10. The Court has gone through the contents of the complaint which was sent under section 156(3) of the Cr.P.C, and finds that there are allegations of agreement between the parties for certain work to be executed by the O.P.No.2 and it has been alleged that the bill has been raised and the entire amount has not been paid. At paragraph no.7, it is admitted that Rs.7 lac and Rs.9 lac has been paid through R.T.G.S to the O.P.No.2 which suggest that the intention of cheating from the very beginning is not there. It is well settled that if the intention from the very beginning is not there, the case of cheating cannot be made out. In paragraph no.9, three cheques numbers have been disclosed which further suggest that if any case is made out that is under section 138 of the Negotiable Instruments Act and it has been tried to make out the case of cheating. In frivolous and vexatious proceedings the Court is posed with a duty to look into many other attending circumstances emerging from the case over and above the averments if need be with due care and circumspection try to read the things in between the lines because once 10 the complainant decides to proceed against the accused with ulterior motive for wrecking personal vengeance etc. then he could ensure that the F.I.R /complaint is very well drafted with all necessary pleadings. The complainant would ensure that averments made in the complaint /F.IR are such that they would disclose the necessary ingredients to constitute the alleged offence. Therefore, it is not just enough for the Court to look into the averments made in the complaint/ F.I.R to constitute the alleged offence are disclosed or not.

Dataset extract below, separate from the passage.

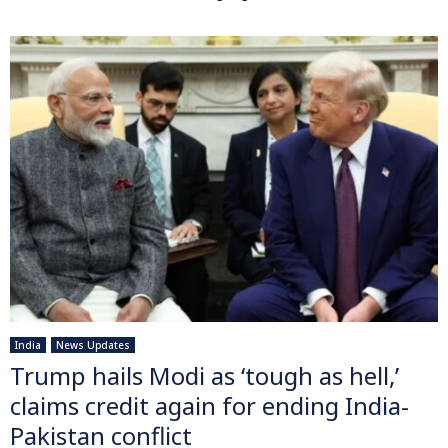
India
News Updates
Trump hails Modi as ‘tough as hell,’
claims credit again for ending India-
Pakistan conflict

The Court sitting under section 482 Cr.P.C and under Article 226 of the Constitution of India need not restrict itself only to the stage of the case but it is empowered to take into account the over all circumstances leading to the initiation of registration of the case as well as the materials collected in course of the investigation. A reference may be made to the case of Haji Iqbal @ Bala through S.P.O.A. v. State of Uttar Pradesh and Others, 2023 SCC Online SC
946. Coming to the present case, in paragraph nos. 12 and 13 of the complaint, it is clearly stated that the case is made out under section 138 of the Negotiable Instruments Act. However, it has been further tried to make out a case under section 420, 406 of the IPC. In paragraph no.9 of the complaint, three cheques numbers have been disclosed and the amount is also there. In view of that if any case is made out, that is under section 138 of the Negotiable Instruments Act, however, the learned court has taken cognizance under section 406, 420 of the IPC. Paragraph no.7 of the complaint speaks of paying a sum of Rs.7 lacs and Rs.9 lacs through R.T.G.S. which suggest that payment with regard to bill is there, however, the dispute is with regard to payment of further amount are there for which the bill has been raised by the O.P.No.2. Thus, there is no intention from the very beginning to cheat and no case under section 406, 420 I.P.C is made out. In view of the facts discussed hereinabove, the case of the petitioner is fully covered in light of the judgment of the 11 Hon'ble Supreme Court in the case of 'Vir Prakash Sharma' and 'Binod Kumar and Others' (supra) relied by the learned counsel for the petitioner. In view of these facts, the Court can exercise inherent power at this stage also as held by Hon'ble Supreme Court in case of 'Satish Mehra'(supra).
11. In view of the above reasons and analysis, entre criminal proceeding arising out of Dhanbad (Dhansar) P.S. Case No.965 of 2014, G.R. No.4477 of 2014, including the order taking cognizance dated 24.07.2015 pending in the court of learned Judicial Magistrate, 1st Class, Dhanbad are quashed.
12. This petition is allowed and disposed of.
13. It is made clear that if any civil proceeding is there, that will be decided in accordance with law without prejudice to this order as this order is passed only in light of the parameters of section 482 Cr.P.C which is meant for quashing of the entire criminal proceeding.
14. Pending petition if any also stands disposed of accordingly.
( Sanjay Kumar Dwivedi, J.) SI/, A.F.R.